| What is needed |
Print the listing exactly as it stands. Skip every picture.

| Given records |
※

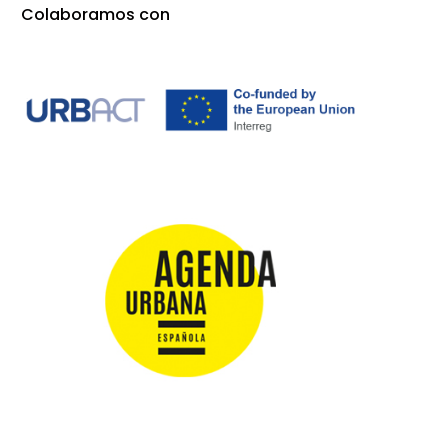
Colaboramos con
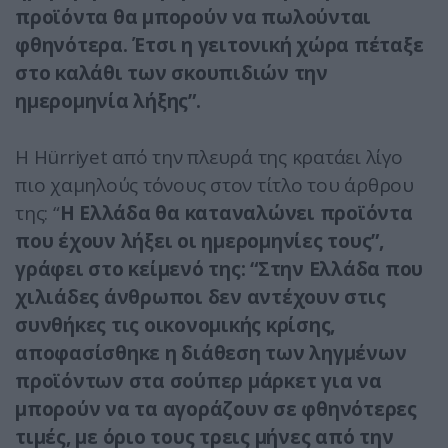
προϊόντα θα μπορούν να πωλούνται
φθηνότερα. Έτσι η γειτονική χώρα πέταξε
στο καλάθι των σκουπιδιών την
ημερομηνία λήξης”.
Η Hürriyet από την πλευρά της κρατάει λίγο
πιο χαμηλούς τόνους στον τίτλο του άρθρου
της: “
Η Ελλάδα θα καταναλώνει προϊόντα
που έχουν λήξει οι ημερομηνίες τους”,
γράφει στο κείμενό της: “Στην Ελλάδα που
χιλιάδες άνθρωποι δεν αντέχουν στις
συνθήκες τις οικονομικής κρίσης,
αποφασίσθηκε η διάθεση των ληγμένων
προϊόντων στα σούπερ μάρκετ για να
μπορούν να τα αγοράζουν σε φθηνότερες
τιμές, με όριο τους τρεις μήνες από την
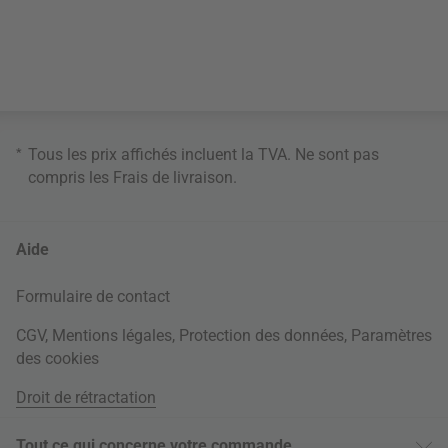
*
Tous les prix affichés incluent la TVA. Ne sont pas
compris les
Frais de livraison
.
Aide
Formulaire de contact
CGV
,
Mentions légales
,
Protection des données
,
Paramètres
des cookies
Droit de rétractation
Tout ce qui concerne votre commande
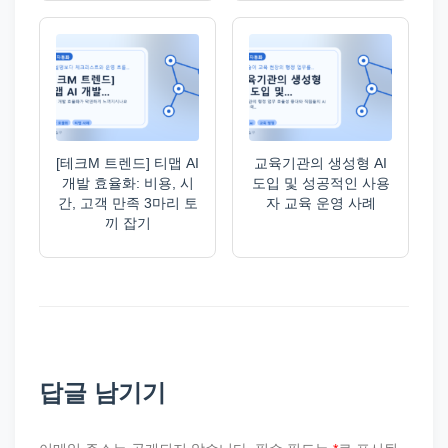
[테크M 트렌드] 티맵 AI
교육기관의 생성형 AI
개발 효율화: 비용, 시
도입 및 성공적인 사용
간, 고객 만족 3마리 토
자 교육 운영 사례
끼 잡기
답글 남기기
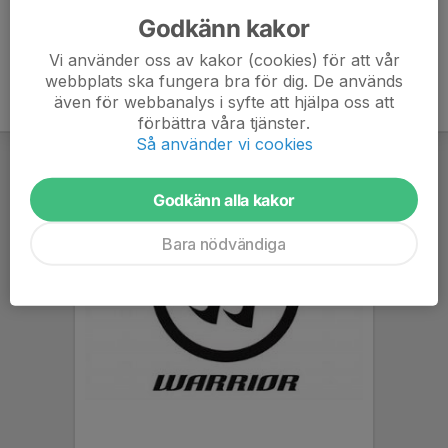
Godkänn kakor
Vi använder oss av kakor (cookies) för att vår
webbplats ska fungera bra för dig. De används
även för webbanalys i syfte att hjälpa oss att
förbättra våra tjänster.
Så använder vi cookies
Godkänn alla kakor
Bara nödvändiga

※

| Exercise output |
Colaboramos con
προϊόντα θα μπορούν να πωλούνται
φθηνότερα. Έτσι η γειτονική χώρα πέταξε
στο καλάθι των σκουπιδιών την
ημερομηνία λήξης”.
Η Hürriyet από την πλευρά της κρατάει λίγο
πιο χαμηλούς τόνους στον τίτλο του άρθρου
της: “
Η Ελλάδα θα καταναλώνει προϊόντα
που έχουν λήξει οι ημερομηνίες τους”,
γράφει στο κείμενό της: “Στην Ελλάδα που
χιλιάδες άνθρωποι δεν αντέχουν στις
συνθήκες τις οικονομικής κρίσης,
αποφασίσθηκε η διάθεση των ληγμένων
προϊόντων στα σούπερ μάρκετ για να
μπορούν να τα αγοράζουν σε φθηνότερες
τιμές, με όριο τους τρεις μήνες από την
*
Tous les prix affichés incluent la TVA. Ne sont pas
compris les
Frais de livraison
.
Aide
Formulaire de contact
CGV
,
Mentions légales
,
Protection des données
,
Paramètres
des cookies
Droit de rétractation
Tout ce qui concerne votre commande
[테크M 트렌드] 티맵 AI
교육기관의 생성형 AI
개발 효율화: 비용, 시
도입 및 성공적인 사용
간, 고객 만족 3마리 토
자 교육 운영 사례
끼 잡기
답글 남기기
Godkänn kakor
Vi använder oss av kakor (cookies) för att vår
webbplats ska fungera bra för dig. De används
även för webbanalys i syfte att hjälpa oss att
förbättra våra tjänster.
Så använder vi cookies
Godkänn alla kakor
Bara nödvändiga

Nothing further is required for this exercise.